/melancholy-powerlaw

A verification of Zipf's law in word frequencies in Burton's "The Anatomy of Melancholy"

Primary LanguagePython

melancholy-powerlaw

This is an attempt to check if the distribution of the frequency of words in Richard Burton's "The Anatomy of Melancholy" follows a power law such a Zipf's law.

All the statistics has been inspired by Clauset,Shalizi,Newman (2007). The python package 'python-powerlaw' has been used.

In conclusion it has been noted that for the observed data, a power-law with a scaling factor of approximately 2.10 performs only slightly better than a lognormal distribution.

The files are as follows :

melancholy.py is an interactive toy script which gives you the option of seeing the most frequent words in The Anatomy of Melancholy.

melwordfreq.py gives the initial investigation into the data with a histogram of the word frequencies as well as a log-log plot.
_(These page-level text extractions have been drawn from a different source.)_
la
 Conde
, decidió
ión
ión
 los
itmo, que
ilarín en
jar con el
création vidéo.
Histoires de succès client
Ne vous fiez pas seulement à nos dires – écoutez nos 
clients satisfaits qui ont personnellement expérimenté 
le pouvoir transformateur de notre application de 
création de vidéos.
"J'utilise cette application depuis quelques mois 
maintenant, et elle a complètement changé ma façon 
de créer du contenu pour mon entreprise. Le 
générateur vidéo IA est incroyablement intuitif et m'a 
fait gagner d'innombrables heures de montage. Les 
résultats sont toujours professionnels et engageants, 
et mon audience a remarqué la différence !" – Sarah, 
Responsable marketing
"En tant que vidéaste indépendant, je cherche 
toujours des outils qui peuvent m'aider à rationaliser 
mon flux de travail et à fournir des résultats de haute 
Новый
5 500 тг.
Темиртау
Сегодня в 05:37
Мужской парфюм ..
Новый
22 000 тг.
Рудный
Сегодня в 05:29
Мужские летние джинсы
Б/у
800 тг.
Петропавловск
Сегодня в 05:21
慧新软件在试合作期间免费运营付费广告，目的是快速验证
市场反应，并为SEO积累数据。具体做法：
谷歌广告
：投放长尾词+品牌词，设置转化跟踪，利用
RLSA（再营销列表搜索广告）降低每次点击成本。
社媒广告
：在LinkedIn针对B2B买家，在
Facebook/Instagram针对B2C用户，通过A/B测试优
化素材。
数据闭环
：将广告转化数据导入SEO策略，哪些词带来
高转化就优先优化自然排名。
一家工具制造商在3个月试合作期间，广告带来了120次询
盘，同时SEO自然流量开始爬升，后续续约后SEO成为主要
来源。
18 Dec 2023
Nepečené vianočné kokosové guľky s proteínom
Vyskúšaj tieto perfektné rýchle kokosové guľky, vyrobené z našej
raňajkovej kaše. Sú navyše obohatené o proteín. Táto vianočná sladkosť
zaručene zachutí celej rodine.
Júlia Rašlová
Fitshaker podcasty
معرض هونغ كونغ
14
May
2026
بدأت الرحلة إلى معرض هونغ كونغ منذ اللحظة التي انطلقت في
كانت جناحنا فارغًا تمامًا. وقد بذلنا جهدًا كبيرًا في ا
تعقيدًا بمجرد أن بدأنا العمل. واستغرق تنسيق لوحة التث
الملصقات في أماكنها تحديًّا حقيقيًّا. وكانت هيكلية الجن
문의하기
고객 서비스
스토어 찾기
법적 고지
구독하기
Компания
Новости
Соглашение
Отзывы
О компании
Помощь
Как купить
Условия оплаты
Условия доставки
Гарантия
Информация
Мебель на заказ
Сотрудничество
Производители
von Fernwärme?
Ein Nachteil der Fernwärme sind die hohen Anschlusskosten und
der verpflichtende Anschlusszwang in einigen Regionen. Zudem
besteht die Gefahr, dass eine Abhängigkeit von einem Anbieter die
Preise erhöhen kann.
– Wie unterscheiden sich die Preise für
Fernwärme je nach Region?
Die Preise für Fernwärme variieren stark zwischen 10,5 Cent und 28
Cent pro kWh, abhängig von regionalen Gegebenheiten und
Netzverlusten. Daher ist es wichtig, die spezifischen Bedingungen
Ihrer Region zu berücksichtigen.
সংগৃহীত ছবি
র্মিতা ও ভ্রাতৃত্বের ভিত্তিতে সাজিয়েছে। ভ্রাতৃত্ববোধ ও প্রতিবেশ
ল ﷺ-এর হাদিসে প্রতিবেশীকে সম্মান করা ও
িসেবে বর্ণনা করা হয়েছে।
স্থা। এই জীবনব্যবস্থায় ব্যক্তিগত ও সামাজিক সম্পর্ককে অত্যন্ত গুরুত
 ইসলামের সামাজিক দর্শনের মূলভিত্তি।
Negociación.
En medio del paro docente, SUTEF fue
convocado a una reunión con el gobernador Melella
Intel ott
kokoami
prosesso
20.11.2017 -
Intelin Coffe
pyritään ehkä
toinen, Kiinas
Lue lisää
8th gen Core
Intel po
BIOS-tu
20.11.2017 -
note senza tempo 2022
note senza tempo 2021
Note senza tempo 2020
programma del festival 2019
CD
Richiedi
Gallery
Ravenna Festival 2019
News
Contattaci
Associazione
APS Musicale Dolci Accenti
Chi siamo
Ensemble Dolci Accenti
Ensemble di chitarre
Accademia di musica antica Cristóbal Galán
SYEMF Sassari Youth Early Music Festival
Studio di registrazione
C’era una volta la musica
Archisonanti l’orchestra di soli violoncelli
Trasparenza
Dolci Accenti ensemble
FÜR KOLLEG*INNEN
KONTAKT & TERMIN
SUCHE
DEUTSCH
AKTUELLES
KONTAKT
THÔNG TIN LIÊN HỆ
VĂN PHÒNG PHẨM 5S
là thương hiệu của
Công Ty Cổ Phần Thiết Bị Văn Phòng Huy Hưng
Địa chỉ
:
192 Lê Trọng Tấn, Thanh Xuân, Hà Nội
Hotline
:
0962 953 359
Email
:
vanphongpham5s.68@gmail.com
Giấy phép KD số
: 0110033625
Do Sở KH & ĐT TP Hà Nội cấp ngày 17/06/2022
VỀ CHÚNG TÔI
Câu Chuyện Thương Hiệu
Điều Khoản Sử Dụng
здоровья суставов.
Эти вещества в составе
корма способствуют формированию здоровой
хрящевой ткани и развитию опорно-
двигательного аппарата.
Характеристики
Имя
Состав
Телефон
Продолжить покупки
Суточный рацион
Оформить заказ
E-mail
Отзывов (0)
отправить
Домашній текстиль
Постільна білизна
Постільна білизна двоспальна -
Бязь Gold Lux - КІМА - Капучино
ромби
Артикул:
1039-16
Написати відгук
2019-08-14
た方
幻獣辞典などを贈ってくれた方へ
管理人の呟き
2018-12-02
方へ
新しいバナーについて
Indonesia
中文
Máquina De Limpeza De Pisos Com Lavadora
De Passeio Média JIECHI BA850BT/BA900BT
melpowerlaw.py contains most of the hardcore stat with an estimation of the quantity x_min and the scaling parameter alpha. It also contains plots for the Complementary Cumulative Distribution Function for the fitted power law. Also, as a final step, it includes by comparing the fitted power law with other distributions such as exponential, stretched exponential, positive lognormal and lognormal respectively. From this it is concluded that the lognormal distribution is the one which comes closest to the fitted power law.